*TASK DIRECTIONS*
The answer must consist solely of the line that contains "con su séquito." and all subsequent lines of the data, each reproduced exactly.

### MATERIAL TO PROCESS ###

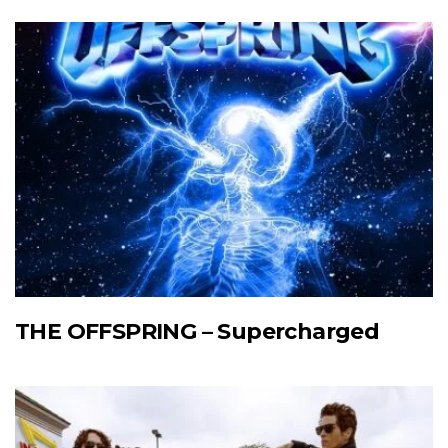
THE OFFSPRING – Supercharged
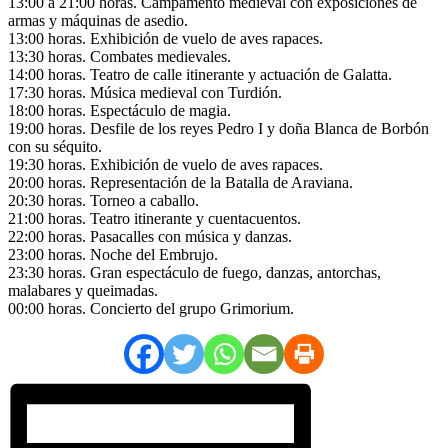
13:00 a 21:00 horas. Campamento medieval con exposiciones de
armas y máquinas de asedio.
13:00 horas. Exhibición de vuelo de aves rapaces.
13:30 horas. Combates medievales.
14:00 horas. Teatro de calle itinerante y actuación de Galatta.
17:30 horas. Música medieval con Turdión.
18:00 horas. Espectáculo de magia.
19:00 horas. Desfile de los reyes Pedro I y doña Blanca de Borbón
con su séquito.
19:30 horas. Exhibición de vuelo de aves rapaces.
20:00 horas. Representación de la Batalla de Araviana.
20:30 horas. Torneo a caballo.
21:00 horas. Teatro itinerante y cuentacuentos.
22:00 horas. Pasacalles con música y danzas.
23:00 horas. Noche del Embrujo.
23:30 horas. Gran espectáculo de fuego, danzas, antorchas,
malabares y queimadas.
00:00 horas. Concierto del grupo Grimorium.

###

*EXERCISE SOLUTION*
con su séquito.
19:30 horas. Exhibición de vuelo de aves rapaces.
20:00 horas. Representación de la Batalla de Araviana.
20:30 horas. Torneo a caballo.
21:00 horas. Teatro itinerante y cuentacuentos.
22:00 horas. Pasacalles con música y danzas.
23:00 horas. Noche del Embrujo.
23:30 horas. Gran espectáculo de fuego, danzas, antorchas,
malabares y queimadas.
00:00 horas. Concierto del grupo Grimorium.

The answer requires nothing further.